The road is NOT regenerated each episode reset. generated_road creates a fixed random layout when the scene LOADS (i.e., when you gym.make()). Within a session, all episodes use the same road. The exp23 eval variance (1071951 steps) was due to Unity physics non-determinism, NOT road variety.

Reward wrapper

agent/reward_wrapper.py v7 — unchanged, still in effect:

  • Reward: speed_norm × CTE_quality gated by efficiency
  • No Python-side exploit bandaids (physics enforces containment)

Current State

Exp 23 status

  • Running (PID 649531), at ~140k/200k steps as of last check
  • Will finish on its own — DO NOT kill it
  • Log: agent/models/exp23-generated-road-clean/run_2026-05-05_160718_clean.log

Unity build status

  • Needs rebuild — Car.cs raycast fix not yet compiled
  • Car.cs was modified at: /mnt/c/Users/Paul/Documents/projects/sdsandbox/sdsim/Assets/Scripts/Car.cs

To launch exp24

  1. Wait for exp23 to finish (or confirm it has)
  2. Rebuild Unity (Car.cs raycast fix)
  3. Stop sim on port 9091
  4. Rsync build to runtime folders (both, or just the one on 9091)
  5. Restart sim on port 9091
  6. Launch exp24:
    cd /home/paulh/projects/donkeycar-rl-autoresearch/agent
    nohup python3 experiments/exp24_generated_road_discrete.py > /tmp/exp24.out 2>&1 &
    tail -f /home/paulh/projects/donkeycar-rl-autoresearch/agent/models/exp24-discrete/run_*_discrete.log
    

Useful Commands

Check build log

tail -20 /mnt/c/Users/Paul/AppData/Local/Temp/unity_rebuild.log
grep "Exiting batchmode\|Build failed\|error\|Error" /mnt/c/Users/Paul/AppData/Local/Temp/unity_rebuild.log | tail -5

Monitor exp23 (while still running)

tail -f agent/models/exp23-generated-road-clean/run_2026-05-05_160718_clean.log

Monitor exp24

tail -f agent/models/exp24-discrete/run_*_discrete.log

Verify port 9091

python3 - <<'PY'
import socket
for p in (9091,):
    s = socket.socket(); s.settimeout(3)
    try: s.connect(('127.0.0.1', p)); print(f'PORT {p}: OK')
    except Exception as e: print(f'PORT {p}: FAIL {e}')
    finally: s.close()
PY

Check exp23 progress

grep "Eval\|BEST" agent/models/exp23-generated-road-clean/run_2026-05-05_160718_clean.log | tail -20

Success Criteria (exp24)

  • Steering is visually smoother (7 discrete bins vs continuous Gaussian)
  • Car stuck against barrier terminates within 2-3 seconds (speed check)
  • Eval scores are more meaningful — each checkpoint tests a DIFFERENT road layout
  • ep_len_mean should continue increasing from the baseline exp23 established

Notes for Next Session

  • Unity rebuild is required before exp24 — Car.cs raycast fix won't be in effect until the build is done and synced.
  • The second sim (port 9093) is not needed — only port 9091.
  • Do NOT kill exp23 — let it run to completion.
  • Exp24's road regeneration adds ~5s per checkpoint = ~100s extra total.

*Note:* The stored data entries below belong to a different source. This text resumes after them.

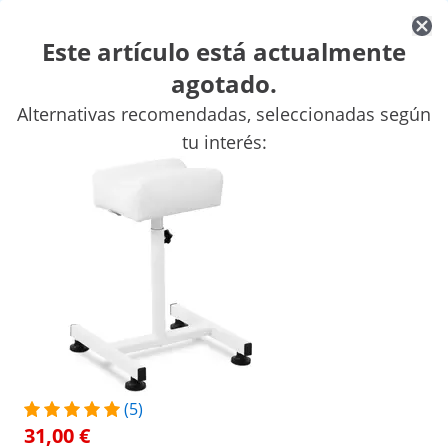
Este artículo está actualmente
agotado.
Material de estética
Masaje y Wellness
Taburetes con ruedas 
Alternativas recomendadas, seleccionadas según
Mobiliario de peluquería
Mobiliario de Estética
Material para
tu interés:
Descuentos exclusivos para su empresa
Empiece a ahorrar
Las personas que vieron este producto también se interesaron por
Soporte para pedicura - 24 x
22 cm - blanco
31,00 €
/
expondo
/
Material de estética
/
Taburetes con r
(5)
31,00 €
(3) valoraciones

This is by design. The "Reconnecting for fresh road" log lines confirm it's working.
  • info['speed'] from telemetry = rb.velocity.magnitude / 8.0. The LOW_SPEED_THRESHOLD=0.5 corresponds to 4 Unity m/s, which is slow but not zero. A truly stuck car reads ~0.0. Tight corners might temporarily be 0.10.3. The 2-second timer provides enough grace for normal slow driving.